Proceedings of International Conference on Hybrid and Organic Photovoltaics (HOPV18)
DOI: https://doi.org/10.29363/nanoge.hopv.2018.112
Publication date: 21st February 2018
Pinholes are detrimental to solar cell performance and critical to many inorganic solution-processed materials. For the prominent example of polycrystalline perovskites, optimized processing routes for homogeneous layers have been reported but it is so far unclear if up-scaled wet-chemical fabrication can keep up with the high-quality morphologies achieved by spin-coating in the lab. For other new materials that are still in an early stage of technology development, such as sulfur-based absorbers, the issue of pinholes often remains unsolved. It is therefore important to develop device models that describe the impact of pinholes in the absorber layer on solar cell performance. Shunts from pinholes in the absorber layer are often thought of as an ohmic resistor. In reality a pinhole gives way to an interface between the semiconducting electron and hole transport layers which form a heterojunction with a diode-like and clearly non-linear current-voltage characteristic.
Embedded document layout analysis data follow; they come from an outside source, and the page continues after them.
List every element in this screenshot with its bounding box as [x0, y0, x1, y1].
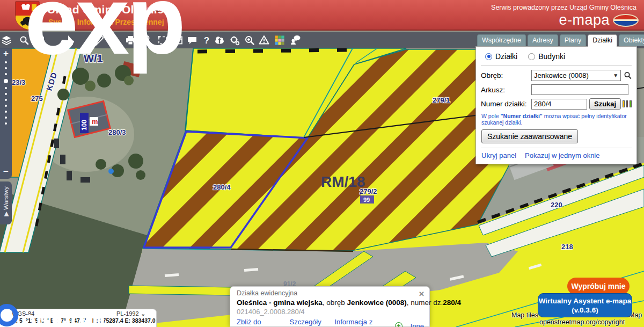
site-title: Urząd Gminy Oleśnica — [47, 3, 170, 16]
obreb-select[interactable]: Jenkowice (0008) ▼ — [531, 70, 621, 81]
parcel-id: 021406_2.0008.280/4 — [237, 308, 424, 316]
zoom-out-button[interactable]: − — [3, 167, 9, 177]
legend-yellow-swatch[interactable] — [623, 100, 625, 107]
svg-text:279/2: 279/2 — [360, 187, 377, 195]
header-badge-icon[interactable]: x — [154, 4, 162, 12]
svg-text:279/1: 279/1 — [433, 96, 450, 104]
tab-dzialki[interactable]: Działki — [588, 34, 617, 47]
metric-coordinates: N: 375287.4 E: 383437.0 — [92, 317, 156, 324]
radio-budynki-label: Budynki — [538, 52, 565, 61]
zoom-level-dots[interactable] — [4, 61, 8, 125]
pan-hand-icon[interactable] — [40, 36, 45, 44]
municipality-crest — [14, 1, 41, 30]
svg-text:23/3: 23/3 — [12, 78, 25, 86]
hide-panel-link[interactable]: Ukryj panel — [481, 151, 516, 159]
virtual-assistant-button[interactable]: Wirtualny Asystent e-mapa (v.0.3.6) — [538, 293, 632, 317]
details-link[interactable]: Szczegóły (I) — [289, 318, 326, 327]
svg-text:W/1: W/1 — [84, 53, 103, 64]
tab-obiekty[interactable]: Obiekty — [619, 34, 644, 46]
coordinate-bar: WGS-84 ⌄ PL-1992 ⌄ N: 51°11'56.2" E: 17°… — [0, 309, 157, 327]
geo-coordinates: N: 51°11'56.2" E: 17°19'47.5" — [12, 317, 87, 324]
select-area-icon[interactable] — [158, 36, 167, 45]
crs-left-label[interactable]: WGS-84 — [12, 310, 34, 317]
plus-circle-icon[interactable]: + — [395, 322, 402, 327]
svg-text:?: ? — [204, 35, 209, 46]
parcel-description: Oleśnica - gmina wiejska, obręb Jenkowic… — [237, 299, 424, 307]
layers-panel-tab[interactable]: ▶ Warstwy — [0, 181, 12, 224]
svg-text:218: 218 — [561, 243, 573, 251]
measure-icon[interactable] — [93, 35, 103, 45]
svg-text:RM/18: RM/18 — [321, 173, 365, 190]
emapa-brand: e-mapa — [559, 12, 610, 28]
attribution-left: Map tiles — [511, 311, 538, 319]
svg-text:275: 275 — [31, 95, 43, 103]
obreb-label: Obręb: — [481, 71, 531, 79]
zoom-control: + − — [0, 48, 12, 179]
popup-title: Działka ewidencyjna — [237, 289, 424, 297]
arkusz-input[interactable] — [531, 84, 628, 95]
header-bar: Urząd Gminy Oleśnica x System Informacji… — [0, 0, 644, 31]
cursor-icon[interactable] — [68, 35, 74, 46]
radio-budynki[interactable] — [528, 53, 535, 60]
crs-right-chevron-icon[interactable]: ⌄ — [141, 311, 145, 317]
search-panel: Współrzędne Adresy Plany Działki Obiekty… — [475, 34, 637, 164]
plan-info-link[interactable]: Informacja z planu — [334, 318, 386, 327]
zoom-plus-icon[interactable] — [246, 37, 254, 45]
app-window: 100 m 23/3 275 KDD W/1 280/3 280/4 RM/18… — [0, 0, 644, 327]
service-note: Serwis prowadzony przez Urząd Gminy Oleś… — [491, 4, 636, 11]
svg-text:100: 100 — [80, 120, 88, 130]
comment-icon[interactable] — [188, 37, 196, 44]
svg-text:m: m — [92, 118, 98, 126]
legend-red-swatch[interactable] — [626, 100, 628, 107]
warning-icon[interactable] — [260, 36, 269, 44]
advanced-search-button[interactable]: Szukanie zaawansowane — [481, 129, 578, 143]
zoom-in-button[interactable]: + — [3, 48, 9, 59]
settings-icon[interactable] — [231, 37, 239, 45]
legend-green-swatch[interactable] — [630, 100, 632, 107]
single-window-link[interactable]: Pokazuj w jednym oknie — [525, 151, 599, 159]
svg-text:220: 220 — [551, 201, 562, 209]
svg-text:280/4: 280/4 — [213, 183, 231, 191]
crs-left-chevron-icon[interactable]: ⌄ — [36, 311, 41, 317]
legend-icon[interactable] — [275, 35, 284, 45]
print-icon[interactable] — [126, 36, 135, 45]
chevron-down-icon: ▼ — [613, 72, 618, 78]
tab-adresy[interactable]: Adresy — [528, 34, 558, 46]
arkusz-label: Arkusz: — [481, 86, 531, 94]
help-icon[interactable]: ? — [204, 35, 209, 46]
site-subtitle: System Informacji Przestrzennej — [48, 18, 164, 26]
geo-system-logo-icon — [613, 14, 639, 27]
zoom-to-object-link[interactable]: Zbliż do obiektu — [237, 318, 281, 327]
tab-wspolrzedne[interactable]: Współrzędne — [477, 34, 526, 46]
parcel-info-popup: Działka ewidencyjna ✕ Oleśnica - gmina w… — [230, 286, 430, 327]
panel-tabs: Współrzędne Adresy Plany Działki Obiekty… — [475, 34, 637, 46]
try-me-bubble[interactable]: Wypróbuj mnie — [567, 278, 630, 295]
szukaj-button[interactable]: Szukaj — [589, 98, 621, 110]
numer-dzialki-input[interactable] — [531, 99, 587, 110]
radio-dzialki[interactable] — [485, 53, 492, 60]
search-lookup-icon[interactable] — [624, 71, 632, 79]
feedback-icon[interactable] — [291, 35, 301, 45]
tab-plany[interactable]: Plany — [560, 34, 586, 46]
layers-tab-label: ▶ Warstwy — [2, 181, 10, 222]
split-view-icon[interactable] — [173, 37, 182, 44]
layers-icon[interactable] — [2, 36, 11, 45]
search-hint: W pole "Numer działki" można wpisać pełn… — [481, 113, 632, 126]
crs-right-label[interactable]: PL-1992 — [116, 310, 139, 317]
other-link[interactable]: Inne — [411, 322, 424, 327]
numer-dzialki-label: Numer działki: — [481, 100, 531, 108]
location-pin-icon[interactable] — [144, 36, 149, 46]
osm-copyright-link[interactable]: openstreetmap.org/copyright — [539, 318, 625, 326]
search-icon[interactable] — [21, 37, 28, 45]
cloud-upload-icon[interactable] — [215, 37, 224, 44]
svg-text:280/3: 280/3 — [108, 128, 126, 136]
svg-text:99: 99 — [363, 197, 370, 203]
popup-close-icon[interactable]: ✕ — [419, 290, 425, 298]
radio-dzialki-label: Działki — [495, 52, 517, 61]
draw-icon[interactable] — [109, 35, 117, 45]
In this work, we first illustrate the fundamentally different effect of non-linear compared to linear shunts on the J-V characteristic. As an example, linear shunts will only affect the open‑circuit voltage Voc if the fill factor FF has already decreased towards 25% while non‑linear shunts can cause a loss in Voc when FF values are still acceptable. For typical layer stacks, we obtain the J-V characteristic of pinholes experimentally by fabricating absorber‑free devices. We then use numerical simulations where we assign the pinhole characteristic to a small area of the solar cell while the rest is assumed to be an ideal photo-generating diode. This approach allows us to investigate the impact of pinholes on device efficiency, FF and Voc. We use a simple effective zero-dimensional parallel circuit model which is verified for a range of relevant parameters by simulations of two-dimensional diode networks. We compare different interlayer combinations that are commonly used in the context of perovskite and other solution‑processed solar cells. We find that certain combinations of electron and hole transport layers like TiO2/spiro-OMeTAD limit the negative impact of shunts from pinholes much more than others like PEDOT:PSS/PCBM. The robustness towards shunts from pinholes should thus be considered a new design criterion for the choice of interlayers in solution-processed thin-film solar cells.